In order for Prez to work, a triple store such as [Apache Jena](https://jena.apache.org/) or [GraphDB](https://www.ontotext.com/products/graphdb/) must be available for Prez to interface with.
Connection to the triple store is done via [environment variables](#environment-variables).


Prez runs as a standard FastAPI application, so for all the normal HOW TO running questions, see FastAPI's documentation:

- <https://fastapi.tiangolo.com>

### Environment Variables

You need to configure at least one environment variable for Prez to run.
The full set of available variables are found in `prez/config.py`.

#### Minimal

The minimal set of environment variables with example values to run prez is listed below:

`SPARQL_ENDPOINT=http://localhost:3030/mydataset`

If the SPARQL endpoint requires authentication, you must also set:

`SPARQL_USERNAME=myusername`, and
`SPARQL_PASSWORD=mypassword`

To run Prez using [Pyoxigraph](https://pypi.org/project/pyoxigraph/) as the sparql store (useful for testing and development) set:

`SPARQL_REPO_TYPE=pyoxigraph`

In this case, you do not need to set the SPARQL_ENDPOINT

#### Details

Further configuration can be done via environment variables. These can be set in a '.env' file which will get read in
via python-dotenv.
Alternatively, set them directly in the environment from which Prez is run.
The environment variables are used to
instantiate a Pydantic `Settings` object which is used throughout Prez to configure its behavior. To see how prez
interprets/uses these environment variables check the `prez/config.py` file.

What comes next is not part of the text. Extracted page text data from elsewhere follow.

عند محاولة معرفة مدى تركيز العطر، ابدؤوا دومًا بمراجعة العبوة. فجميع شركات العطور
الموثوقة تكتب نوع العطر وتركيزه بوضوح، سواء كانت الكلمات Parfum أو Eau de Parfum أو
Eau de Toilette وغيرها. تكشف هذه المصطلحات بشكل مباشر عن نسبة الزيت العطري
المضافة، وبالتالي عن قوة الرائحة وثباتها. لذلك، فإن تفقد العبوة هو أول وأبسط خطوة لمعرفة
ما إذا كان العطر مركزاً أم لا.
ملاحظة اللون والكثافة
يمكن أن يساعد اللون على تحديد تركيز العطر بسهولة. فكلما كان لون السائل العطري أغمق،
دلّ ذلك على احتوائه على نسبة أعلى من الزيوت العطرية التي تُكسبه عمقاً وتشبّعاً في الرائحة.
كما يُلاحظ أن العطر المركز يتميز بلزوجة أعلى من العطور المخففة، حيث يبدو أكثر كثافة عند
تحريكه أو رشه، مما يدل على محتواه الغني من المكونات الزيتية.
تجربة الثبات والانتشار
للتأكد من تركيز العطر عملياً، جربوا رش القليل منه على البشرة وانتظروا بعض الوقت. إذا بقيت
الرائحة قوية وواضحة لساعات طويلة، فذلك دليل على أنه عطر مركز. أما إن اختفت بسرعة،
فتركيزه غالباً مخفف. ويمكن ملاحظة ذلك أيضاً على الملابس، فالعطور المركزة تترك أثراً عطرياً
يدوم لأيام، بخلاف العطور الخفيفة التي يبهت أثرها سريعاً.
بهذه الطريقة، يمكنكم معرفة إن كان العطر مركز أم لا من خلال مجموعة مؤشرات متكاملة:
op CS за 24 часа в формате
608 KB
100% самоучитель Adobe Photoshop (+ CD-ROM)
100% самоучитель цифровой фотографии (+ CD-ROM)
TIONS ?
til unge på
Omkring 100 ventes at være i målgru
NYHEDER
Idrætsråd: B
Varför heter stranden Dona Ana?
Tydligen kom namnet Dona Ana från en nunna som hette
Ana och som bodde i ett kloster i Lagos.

| Environment Variable | Description |
| ------------------------- | -------------------------------------------------------------------------------------------------------------------------------------------------------------------------------------------------------- |
| SPARQL_ENDPOINT | Read-only SPARQL endpoint for SpacePrez |
| SPARQL_USERNAME | A username for Basic Auth against the SPARQL endpoint, if required by the SPARQL endpoint. |
| SPARQL_PASSWORD | A password for Basic Auth against the SPARQL endpoint, if required by the SPARQL endpoint. |
| PROTOCOL | The protocol used to deliver Prez. Usually 'http'. |
| HOST | The host on which to server prez, typically 'localhost'. |
| PORT | The port Prez is made accessible on. Default is 8000, could be 80 or anything else that your system has permission to use |
| SYSTEM_URI | Documentation property. An IRI for the Prez system as a whole. This value appears in the landing page RDF delivered by Prez ('/') |
| LOG_LEVEL | One of CRITICAL, ERROR, WARNING, INFO, DEBUG. Defaults to INFO. |
| LOG_OUTPUT | "file", "stdout", or "both" ("file" and "stdout"). Defaults to stdout. |
| PREZ_TITLE | The title to use for Prez instance |
| PREZ_DESC | A description to use for the Prez instance |
| DISABLE_PREFIX_GENERATION | Default value is `false`. Very large datasets may want to disable this setting and provide a predefined set of prefixes for namespaces as described in [Link Generation](README-Dev.md#link-generation). |

### Running in a Container

Prez container images are available as github packages [here](https://github.com/RDFLib/prez/pkgs/container/prez).

#### Image variants

The image name is `ghcr.io/rdflib/prez`.

The `latest` tag points to the latest stable release of Prez. All latest stable releases have a major, major and minor, and major, minor and patch tag pointing to it.

For example, for a release with a git tag of 3.2.4, the following tags will be on the container image:

- `3`
- `3.2`
- `3.2.4`
- `latest`

New commits to the `main` branch creates a rolling dev image with the `dev` tag. The dev builds will also include a tag in the form of major.minor.{patch+1}-dev.{commits-since-last-release}.{short-commit-sha}. This conforms to semantic versioning and will be recognized by orchestration systems to perform automatic releases.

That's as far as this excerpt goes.